Makes it easy to read one or many files.

bag.text.find_new_title(dir, filename)[source]

Return a path that does not exist yet, in dir.

If filename exists in dir, adds or changes the end of the file title until a name is found that doesn’t yet exist.

For instance, if file “Image (01).jpg” exists in “somedir”, returns “somedir/Image (02).jpg”.

Return type

str

bag.text.keep_digits(txt)[source]

Discard from txt all non-numeric characters.

Return type

str

bag.text.parse_iso_date(txt)[source]

Parse a datetime in ISO format.

Return type

datetime

bag.text.pluralize(singular)[source]

Return plural form of given lowercase singular word (English only).

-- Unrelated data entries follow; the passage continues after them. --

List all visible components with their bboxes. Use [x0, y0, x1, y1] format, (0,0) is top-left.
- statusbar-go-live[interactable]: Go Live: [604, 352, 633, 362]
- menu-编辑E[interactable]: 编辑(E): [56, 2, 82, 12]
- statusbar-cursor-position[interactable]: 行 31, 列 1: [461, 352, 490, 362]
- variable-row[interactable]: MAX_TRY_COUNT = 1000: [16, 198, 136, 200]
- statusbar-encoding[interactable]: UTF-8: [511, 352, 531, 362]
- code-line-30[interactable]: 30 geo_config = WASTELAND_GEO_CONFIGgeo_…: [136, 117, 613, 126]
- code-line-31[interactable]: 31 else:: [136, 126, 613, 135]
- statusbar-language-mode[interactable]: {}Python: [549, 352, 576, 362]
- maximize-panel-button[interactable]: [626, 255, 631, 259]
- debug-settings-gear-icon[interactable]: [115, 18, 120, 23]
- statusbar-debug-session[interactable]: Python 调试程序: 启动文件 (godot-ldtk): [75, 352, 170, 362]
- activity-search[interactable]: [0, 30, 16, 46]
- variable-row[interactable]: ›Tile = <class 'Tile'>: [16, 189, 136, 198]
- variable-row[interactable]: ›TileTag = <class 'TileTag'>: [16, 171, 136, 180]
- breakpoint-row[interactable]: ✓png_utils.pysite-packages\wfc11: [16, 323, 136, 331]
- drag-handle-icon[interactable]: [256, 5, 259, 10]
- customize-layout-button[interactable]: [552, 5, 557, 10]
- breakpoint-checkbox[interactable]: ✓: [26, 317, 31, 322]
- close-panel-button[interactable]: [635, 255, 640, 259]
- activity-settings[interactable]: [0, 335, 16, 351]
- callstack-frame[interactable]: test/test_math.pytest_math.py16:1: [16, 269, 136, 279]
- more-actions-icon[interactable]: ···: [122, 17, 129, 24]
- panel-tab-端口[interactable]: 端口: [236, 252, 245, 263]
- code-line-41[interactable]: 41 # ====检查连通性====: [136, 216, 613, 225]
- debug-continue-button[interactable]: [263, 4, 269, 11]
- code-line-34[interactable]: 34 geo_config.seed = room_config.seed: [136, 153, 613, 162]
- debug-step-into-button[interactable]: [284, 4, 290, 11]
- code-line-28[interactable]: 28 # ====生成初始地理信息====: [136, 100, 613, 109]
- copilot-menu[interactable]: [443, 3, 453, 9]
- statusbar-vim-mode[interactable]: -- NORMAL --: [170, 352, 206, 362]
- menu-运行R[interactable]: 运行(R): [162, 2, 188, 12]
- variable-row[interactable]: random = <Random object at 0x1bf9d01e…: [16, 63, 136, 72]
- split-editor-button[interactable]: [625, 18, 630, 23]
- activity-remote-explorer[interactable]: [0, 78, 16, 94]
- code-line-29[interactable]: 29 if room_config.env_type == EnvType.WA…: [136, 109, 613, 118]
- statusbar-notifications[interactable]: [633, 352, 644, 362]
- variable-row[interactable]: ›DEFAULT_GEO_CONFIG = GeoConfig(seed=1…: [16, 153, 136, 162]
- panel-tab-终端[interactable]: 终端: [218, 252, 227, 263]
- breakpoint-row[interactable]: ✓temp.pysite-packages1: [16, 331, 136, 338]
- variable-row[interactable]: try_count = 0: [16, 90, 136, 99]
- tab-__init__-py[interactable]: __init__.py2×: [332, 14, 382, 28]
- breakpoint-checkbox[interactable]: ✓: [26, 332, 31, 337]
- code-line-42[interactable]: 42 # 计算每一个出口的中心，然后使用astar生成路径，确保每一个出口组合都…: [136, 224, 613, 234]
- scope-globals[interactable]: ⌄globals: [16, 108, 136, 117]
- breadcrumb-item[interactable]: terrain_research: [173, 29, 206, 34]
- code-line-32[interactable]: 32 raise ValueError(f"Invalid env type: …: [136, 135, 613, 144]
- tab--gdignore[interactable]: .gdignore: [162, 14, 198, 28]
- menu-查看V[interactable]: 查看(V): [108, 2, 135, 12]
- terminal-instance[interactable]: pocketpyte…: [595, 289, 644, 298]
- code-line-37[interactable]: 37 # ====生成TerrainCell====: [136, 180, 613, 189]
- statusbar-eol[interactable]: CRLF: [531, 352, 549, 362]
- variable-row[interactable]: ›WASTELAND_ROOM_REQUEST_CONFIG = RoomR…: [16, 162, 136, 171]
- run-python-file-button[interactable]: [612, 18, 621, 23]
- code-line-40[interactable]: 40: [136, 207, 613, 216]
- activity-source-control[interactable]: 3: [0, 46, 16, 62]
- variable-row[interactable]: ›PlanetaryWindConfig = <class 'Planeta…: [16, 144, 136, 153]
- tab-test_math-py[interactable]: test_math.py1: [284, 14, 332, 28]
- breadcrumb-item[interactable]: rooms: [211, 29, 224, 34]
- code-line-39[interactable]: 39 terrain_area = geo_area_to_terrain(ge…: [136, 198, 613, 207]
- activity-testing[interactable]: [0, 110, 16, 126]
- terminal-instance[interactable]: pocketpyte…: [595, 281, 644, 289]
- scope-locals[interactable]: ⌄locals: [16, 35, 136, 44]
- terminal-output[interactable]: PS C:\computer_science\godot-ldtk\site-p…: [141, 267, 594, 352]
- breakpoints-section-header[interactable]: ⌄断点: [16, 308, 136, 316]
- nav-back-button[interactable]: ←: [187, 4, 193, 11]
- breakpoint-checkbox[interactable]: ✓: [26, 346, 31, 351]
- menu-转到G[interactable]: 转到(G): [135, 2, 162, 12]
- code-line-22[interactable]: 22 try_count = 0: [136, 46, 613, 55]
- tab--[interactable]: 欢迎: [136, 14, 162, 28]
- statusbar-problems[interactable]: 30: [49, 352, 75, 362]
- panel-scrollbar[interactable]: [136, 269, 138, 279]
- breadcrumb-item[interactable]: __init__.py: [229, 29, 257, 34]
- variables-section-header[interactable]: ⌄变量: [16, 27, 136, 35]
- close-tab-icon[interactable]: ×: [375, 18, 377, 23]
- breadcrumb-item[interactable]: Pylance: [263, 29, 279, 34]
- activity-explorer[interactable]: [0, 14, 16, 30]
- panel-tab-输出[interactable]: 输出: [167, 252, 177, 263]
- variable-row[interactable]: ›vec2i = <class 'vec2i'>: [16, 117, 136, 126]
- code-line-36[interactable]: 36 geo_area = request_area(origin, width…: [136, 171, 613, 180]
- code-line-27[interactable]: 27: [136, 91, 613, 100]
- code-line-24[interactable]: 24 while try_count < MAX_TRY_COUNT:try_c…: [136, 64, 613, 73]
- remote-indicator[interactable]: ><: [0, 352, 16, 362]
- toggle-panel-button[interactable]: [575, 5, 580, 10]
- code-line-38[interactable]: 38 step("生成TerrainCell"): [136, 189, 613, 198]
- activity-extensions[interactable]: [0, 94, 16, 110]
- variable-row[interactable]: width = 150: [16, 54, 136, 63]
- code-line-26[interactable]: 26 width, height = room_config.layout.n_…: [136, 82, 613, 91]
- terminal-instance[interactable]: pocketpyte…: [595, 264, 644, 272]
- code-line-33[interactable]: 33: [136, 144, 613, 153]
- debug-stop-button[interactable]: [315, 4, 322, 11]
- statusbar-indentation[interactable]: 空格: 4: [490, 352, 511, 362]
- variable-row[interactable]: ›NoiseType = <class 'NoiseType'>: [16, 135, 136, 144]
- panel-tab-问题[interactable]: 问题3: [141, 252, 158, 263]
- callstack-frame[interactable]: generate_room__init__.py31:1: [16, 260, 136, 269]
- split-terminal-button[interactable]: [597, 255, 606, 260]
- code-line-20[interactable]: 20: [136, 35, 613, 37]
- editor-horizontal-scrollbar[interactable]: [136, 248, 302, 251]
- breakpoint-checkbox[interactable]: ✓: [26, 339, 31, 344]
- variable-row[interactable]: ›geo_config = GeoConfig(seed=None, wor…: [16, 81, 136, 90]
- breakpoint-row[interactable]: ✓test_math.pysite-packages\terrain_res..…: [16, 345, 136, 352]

Based on ActiveState recipe http://code.activestate.com/recipes/413172/

>>> pluralize('')
''
>>> pluralize('goose')
'geese'
>>> pluralize('dolly')
'dollies'
>>> pluralize('genius')
'genii'
>>> pluralize('jones')
'joneses'
>>> pluralize('pass')
'passes'
>>> pluralize('zero')
'zeros'
>>> pluralize('casino')
'casinos'
>>> pluralize('hero')
'heroes'
>>> pluralize('church')
'churches'
>>> pluralize('x')
'xs'
>>> pluralize('car')
'cars'
Return type

str

bag.text.random_string(length, chars='ABCDEFGHIJKLMNOPQRSTUVWXYZabcdefghijklmnopqrstuvwxyz0123456789')[source]

Return a random string of some length.

Return type

str

bag.text.resist_bad_encoding(txt, possible_encodings=('utf8', 'iso-8859-1'))[source]

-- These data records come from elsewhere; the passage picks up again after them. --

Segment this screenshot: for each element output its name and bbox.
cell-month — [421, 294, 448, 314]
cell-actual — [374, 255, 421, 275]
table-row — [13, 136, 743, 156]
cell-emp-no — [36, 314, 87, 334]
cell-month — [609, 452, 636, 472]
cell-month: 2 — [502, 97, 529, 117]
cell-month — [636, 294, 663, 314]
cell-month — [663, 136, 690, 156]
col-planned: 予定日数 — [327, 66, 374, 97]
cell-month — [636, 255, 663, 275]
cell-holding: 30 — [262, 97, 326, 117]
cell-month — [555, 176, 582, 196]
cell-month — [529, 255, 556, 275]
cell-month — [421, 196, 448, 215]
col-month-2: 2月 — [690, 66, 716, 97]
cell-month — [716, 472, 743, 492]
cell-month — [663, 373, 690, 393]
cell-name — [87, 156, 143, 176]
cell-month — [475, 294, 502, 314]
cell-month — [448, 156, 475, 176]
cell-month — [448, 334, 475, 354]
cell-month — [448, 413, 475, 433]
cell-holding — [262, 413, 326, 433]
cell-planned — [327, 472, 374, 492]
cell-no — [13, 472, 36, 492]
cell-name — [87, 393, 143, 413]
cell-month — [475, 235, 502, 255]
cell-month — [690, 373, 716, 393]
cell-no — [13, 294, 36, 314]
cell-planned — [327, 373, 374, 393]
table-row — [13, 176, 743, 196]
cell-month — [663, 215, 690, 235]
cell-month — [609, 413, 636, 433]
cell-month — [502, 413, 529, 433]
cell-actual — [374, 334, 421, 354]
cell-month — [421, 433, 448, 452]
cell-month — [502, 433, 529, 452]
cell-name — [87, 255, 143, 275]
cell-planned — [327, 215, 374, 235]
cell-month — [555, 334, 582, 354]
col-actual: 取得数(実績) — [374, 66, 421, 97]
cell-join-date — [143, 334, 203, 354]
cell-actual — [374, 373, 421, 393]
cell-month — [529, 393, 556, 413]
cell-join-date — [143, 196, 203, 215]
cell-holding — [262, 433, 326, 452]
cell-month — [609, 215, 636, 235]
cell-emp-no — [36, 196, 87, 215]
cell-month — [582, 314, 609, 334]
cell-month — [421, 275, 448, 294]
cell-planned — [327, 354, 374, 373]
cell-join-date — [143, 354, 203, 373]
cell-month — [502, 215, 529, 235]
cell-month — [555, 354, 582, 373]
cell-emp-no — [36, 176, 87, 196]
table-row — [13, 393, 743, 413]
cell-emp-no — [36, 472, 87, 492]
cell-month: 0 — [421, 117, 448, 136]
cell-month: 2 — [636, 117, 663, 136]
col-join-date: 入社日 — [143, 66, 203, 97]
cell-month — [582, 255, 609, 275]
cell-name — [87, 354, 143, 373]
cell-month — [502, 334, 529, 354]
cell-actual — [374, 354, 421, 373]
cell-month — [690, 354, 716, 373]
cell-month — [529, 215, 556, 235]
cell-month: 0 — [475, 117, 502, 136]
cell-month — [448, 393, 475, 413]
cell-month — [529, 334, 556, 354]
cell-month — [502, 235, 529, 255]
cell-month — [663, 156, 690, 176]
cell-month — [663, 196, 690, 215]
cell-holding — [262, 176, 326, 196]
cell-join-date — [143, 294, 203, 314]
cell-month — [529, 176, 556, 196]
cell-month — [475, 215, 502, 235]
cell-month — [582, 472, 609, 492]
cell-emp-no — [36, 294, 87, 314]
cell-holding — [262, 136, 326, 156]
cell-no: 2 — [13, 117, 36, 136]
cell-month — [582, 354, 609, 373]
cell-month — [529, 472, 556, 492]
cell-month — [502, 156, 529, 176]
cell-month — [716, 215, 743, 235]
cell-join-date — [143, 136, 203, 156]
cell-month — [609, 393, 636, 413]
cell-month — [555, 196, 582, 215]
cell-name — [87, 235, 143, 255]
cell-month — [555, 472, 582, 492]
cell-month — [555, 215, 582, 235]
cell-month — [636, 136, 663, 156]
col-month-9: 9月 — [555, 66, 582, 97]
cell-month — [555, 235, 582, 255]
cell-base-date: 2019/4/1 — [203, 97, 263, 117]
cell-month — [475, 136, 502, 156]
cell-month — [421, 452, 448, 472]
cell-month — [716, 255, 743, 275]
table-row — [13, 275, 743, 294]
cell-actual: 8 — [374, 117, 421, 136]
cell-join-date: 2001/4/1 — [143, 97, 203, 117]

Use this to try to avoid errors from text whose encoding is unknown, when erroring out would be worse than possibly displaying garbage.

Maybe we should use the chardet library instead…

bag.text.shorten(txt, length=10, ellipsis='…')[source]

Truncate txt, adding ellipsis to end, with total length.

Return type

str

bag.text.shorten_proper(name, length=11, ellipsis='…', min=None)[source]

Shorten a proper name for displaying.

Return type

str

bag.text.simplify_chars(txt, encoding='ascii', byts=False, amap=None)[source]

Remove from txt all characters not supported by encoding

but using a map to “simplify” some characters instead of just removing them.

If byts is true, return a bytestring.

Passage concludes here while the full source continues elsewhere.